▶ **Work request**
Please write out all of the entries beneath this line exactly, skipping the pictures.

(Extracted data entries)
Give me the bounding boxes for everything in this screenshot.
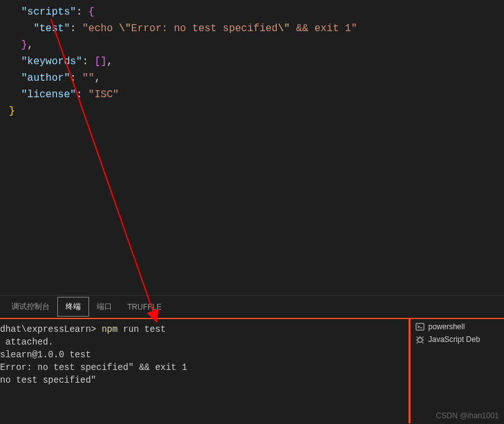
terminal-item-label: powershell bbox=[428, 322, 465, 331]
terminal-line: slearn@1.0.0 test bbox=[0, 348, 409, 361]
terminal-item-label: JavaScript Deb bbox=[428, 335, 480, 344]
terminal-output[interactable]: dhat\expressLearn> npm run test attached… bbox=[0, 319, 409, 423]
svg-point-2 bbox=[418, 338, 423, 342]
panel-tab-debug-console[interactable]: 调试控制台 bbox=[4, 297, 57, 316]
panel-tab-bar: 调试控制台终端端口TRUFFLE bbox=[0, 296, 504, 318]
panel-tab-ports[interactable]: 端口 bbox=[89, 297, 120, 316]
code-line[interactable]: "license": "ISC" bbox=[9, 86, 504, 103]
code-line[interactable]: }, bbox=[9, 37, 504, 53]
terminal-line: dhat\expressLearn> npm run test bbox=[0, 323, 409, 336]
code-line[interactable]: } bbox=[9, 103, 504, 120]
terminal-line: attached. bbox=[0, 336, 409, 348]
bug-icon bbox=[416, 335, 424, 344]
code-line[interactable]: "keywords": [], bbox=[9, 53, 504, 70]
watermark-text: CSDN @ihan1001 bbox=[436, 411, 499, 420]
powershell-icon bbox=[416, 322, 424, 331]
code-line[interactable]: "author": "", bbox=[9, 70, 504, 86]
terminal-item[interactable]: powershell bbox=[410, 320, 504, 333]
terminal-item[interactable]: JavaScript Deb bbox=[410, 333, 504, 346]
terminal-line: no test specified" bbox=[0, 374, 409, 386]
terminal-sidebar: powershellJavaScript Deb bbox=[409, 319, 504, 423]
code-line[interactable]: "scripts": { bbox=[9, 4, 504, 20]
code-editor[interactable]: "scripts": { "test": "echo \"Error: no t… bbox=[0, 0, 504, 296]
panel-tab-truffle[interactable]: TRUFFLE bbox=[120, 299, 169, 315]
code-line[interactable]: "test": "echo \"Error: no test specified… bbox=[9, 20, 504, 37]
panel-tab-terminal[interactable]: 终端 bbox=[57, 297, 89, 317]
terminal-line: Error: no test specified" && exit 1 bbox=[0, 361, 409, 374]
terminal-panel: dhat\expressLearn> npm run test attached… bbox=[0, 318, 504, 423]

▶ **Your response**
Give me the bounding boxes for everything in this screenshot.
terminal-item-label: powershell bbox=[428, 322, 465, 331]
terminal-line: slearn@1.0.0 test bbox=[0, 348, 409, 361]
terminal-item-label: JavaScript Deb bbox=[428, 335, 480, 344]
terminal-output[interactable]: dhat\expressLearn> npm run test attached… bbox=[0, 319, 409, 423]
svg-point-2 bbox=[418, 338, 423, 342]
panel-tab-debug-console[interactable]: 调试控制台 bbox=[4, 297, 57, 316]
panel-tab-bar: 调试控制台终端端口TRUFFLE bbox=[0, 296, 504, 318]
panel-tab-ports[interactable]: 端口 bbox=[89, 297, 120, 316]
code-line[interactable]: "license": "ISC" bbox=[9, 86, 504, 103]
code-line[interactable]: }, bbox=[9, 37, 504, 53]
terminal-line: dhat\expressLearn> npm run test bbox=[0, 323, 409, 336]
code-line[interactable]: } bbox=[9, 103, 504, 120]
terminal-line: attached. bbox=[0, 336, 409, 348]
bug-icon bbox=[416, 335, 424, 344]
code-line[interactable]: "keywords": [], bbox=[9, 53, 504, 70]
watermark-text: CSDN @ihan1001 bbox=[436, 411, 499, 420]
powershell-icon bbox=[416, 322, 424, 331]
code-line[interactable]: "author": "", bbox=[9, 70, 504, 86]
terminal-item[interactable]: powershell bbox=[410, 320, 504, 333]
terminal-item[interactable]: JavaScript Deb bbox=[410, 333, 504, 346]
terminal-line: no test specified" bbox=[0, 374, 409, 386]
terminal-sidebar: powershellJavaScript Deb bbox=[409, 319, 504, 423]
code-line[interactable]: "scripts": { bbox=[9, 4, 504, 20]
code-editor[interactable]: "scripts": { "test": "echo \"Error: no t… bbox=[0, 0, 504, 296]
panel-tab-truffle[interactable]: TRUFFLE bbox=[120, 299, 169, 315]
code-line[interactable]: "test": "echo \"Error: no test specified… bbox=[9, 20, 504, 37]
panel-tab-terminal[interactable]: 终端 bbox=[57, 297, 89, 317]
terminal-line: Error: no test specified" && exit 1 bbox=[0, 361, 409, 374]
terminal-panel: dhat\expressLearn> npm run test attached… bbox=[0, 318, 504, 423]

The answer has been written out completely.